Un tuna tube per tutti …

Di Umberto Simonelli

Nella traina mediterranea con le esche vive l’uso dei piccoli tunnidi è sempre più comune: pesci esca graditissimi ai grandi carangidi come la ricciola e la leccia.

Uno dei problemi più seri per poter usare i tunnidi è il loro mantenimento, perché questi animali non resistono molto in vita, salvo rarissime eccezioni, nelle vasche del vivo. Soprattutto, le difficoltà aumentano in modo direttamente proporzionale alla dimensione.
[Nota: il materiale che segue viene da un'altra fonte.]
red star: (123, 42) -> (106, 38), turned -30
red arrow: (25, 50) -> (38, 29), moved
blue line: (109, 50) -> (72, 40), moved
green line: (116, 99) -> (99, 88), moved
L’unico sistema per mantenerli vitali è l’uso dei tuna tube, una soluzione efficace che viene da oltre oceano, dove questo tipo di esche è usatissimo da molti anni.
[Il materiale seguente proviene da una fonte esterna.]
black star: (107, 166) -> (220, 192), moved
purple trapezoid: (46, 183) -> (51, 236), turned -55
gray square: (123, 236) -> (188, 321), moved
Il principio di funzionamento è quello di simulare il metodo di ossigenazione dei tunnidi. Infatti hanno bisogno di una quantità di acqua considerevole per respirare, fatto legato anche al movimento veloce che consente loro un maggiore flusso. Nel tuna tube il pesce non nuota, ma è investito dal flusso di acqua che gli ossigena così, in modo dinamico, l’apparato branchiale.
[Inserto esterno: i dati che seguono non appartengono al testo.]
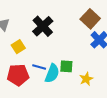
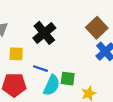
yellow square: (18, 47) -> (16, 54), turned 32
blue line: (39, 67) -> (40, 69), moved

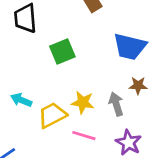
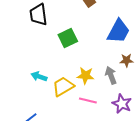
blue trapezoid: (130, 47) -> (118, 31), turned -72

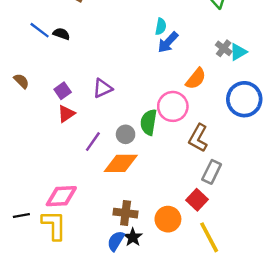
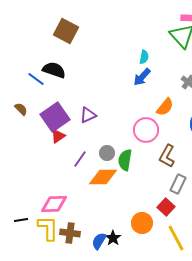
cyan semicircle: (161, 27) -> (144, 57), moved
blue line: (40, 30) -> (36, 79), moved
black semicircle: (61, 34) -> (54, 70), size x1.6
purple square: (63, 91) -> (55, 117), size x2.0
green semicircle: (149, 122) -> (125, 160), moved
brown cross: (126, 213) -> (70, 233), moved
Gli alletterati , i tombarelli, piuttosto che le palamite, sono esche ottime per la traina alle ricciole, ma difficili da mantenere vivi. Il tuna tube è l’unica soluzione possibile. Si possono realizzare di ogni dimensione per pesci fino a 3 o 4 kg. L’importante è assicurare la giusta portata di acqua

Reperire dei tuna tube in commercio, salvo non li si voglia acquistare all’estero, non è facilissimo. Una buona soluzione, sia tecnica che economica, è quella di costruirseli. Diciamo che con un po’ di lavoro, ma veramente poco, e circa una cinquantina di euro di materiali ci si riesce a costruire un sistema più che efficiente.

Cosa serve

Oltre che alla inevitabile manualità, condizione indispensabile, quel che serve è del tubo da pluviale del 100 o del 125, del tipo arancione, quello pesante ed alcuni pezzi speciali di raccordo ben evidenziati nelle foto.

 

curva in pvcraccordorubinettoraccordo pvctubo pvc

Pochi materiali, reperibili presso una fornitura idraulica attrezzata, e un po’ di colla .. ed il gioco è fatto

Serviranno anche dei raccordi, questa volta di maggior particolarità, adatti a realizzare la connessione dei due cilindri: dovremo acquistare raccorderia del tipo da piscina, proprio quella prevista per la realizzazione degli impianti delle piscine. Tubi robusti con tenute pensati proprio per lavorare in modo disagiato: esattamente quello che ci vuole per noi. Tutto l’assemblaggio verrà effettuato ad incollare con della colla specifica per raccorderie in PVC, il Tangit.

tangit

Il tangit è una colla specifica per il PVC, utile anche per riparare i gonfiabili. Si acquista anche dal ferramenta

L’unica difficoltà è quella del taglio a misura del tubo, dove occorrono una buona sega a ferro e un minimo di tecnica. Per un taglio dritto e netto, basterà disegnare la linea con un pennarello lungo il perimetro esterno del tubo ed iniziare a segare lungo il tratto facendolo ruotare. Pian piano la lama intaccherà sempre più profondamente lo spessore fino a dividere il pezzo. Il resto è intuitivo e quasi banale. Un po’ di colla ed il gioco è fatto.

tuna tube

Ecco il montaggio finito, con l’attacco rapido da giardinaggio, per applicare la manichetta dell’acqua. Questo prototipo è stato realizzato con tubi del 100 lunghi circa 45 cm. Possono contenere pesci fino al kg e più

La pompa

Per alimentare i tuna tube serve una pompa del vivo generosa, che funzioni bene anche in navigazione veloce. Ottime le pompe per lavaggio ponte di grande portata o pompe specifiche da installare in sentina con presa a mare passante. Esistono anche delle applicazioni artigianali di pompe di sentina, caratterizzate da portate enormi, applicate sullo specchio di poppa con speciali accorgimenti per prendere acqua anche in navigazione. Un argomento che approfondiremo a breve, in un successivo articolo.